Unlike us, white women en masse are not placed on a public dais and ridiculed when we're not completely excoriated as: the fat, dumb "mammy"; the lying, cheating "welfare queen"; the greedy-ass "gold-digger," who tricks men into making her pregnant; the pathetic, amoral "crack ho," who sells her baby for one more get high; the stupid, sneaky "baby mama," who spends the diaper money on acrylic nail tips. Black women have rarely been honored as the mothers so many of us have, as women who did with less yet often gave their children more.

We'll buy our kids clothes we can't afford; work two jobs a day every day; keep pushing; be the can't stop, won't stop in everyone's lives except our own to prove we are worthy of the label: Mommy.

So when the sign goes up that says, again, black mother, you are the danger to your child, I understand why we want to throw our hands up and testify, "No, not me!" I understand why we will do almost anything to throw off the coat someone else sewed for us. And why we do declare ourselves anti-abortion at times. But, more often, on the subject of abortion, we will be silent; our silence on the issue its own false testament to the fact that we love our babies.

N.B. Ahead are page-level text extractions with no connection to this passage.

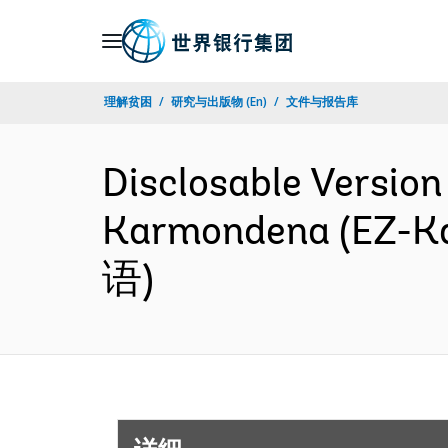
Skip
to
Main
理解贫困
研究与出版物 (En)
文件与报告库
Navigation
Disclosable Version
Karmondena (EZ-Kar
语)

But being anti-abortion is not synonymous with loving children. Sometimes the way to show your love is to choose not to have a child you cannot care for -- a factor often forgotten by those who are willing to legislate what to do with a woman's womb, but not willing to legislate affordable and quality housing and daycare; equal pay for equal work; a living wage; universal healthcare; or an educational system that is not a pipeline to prison.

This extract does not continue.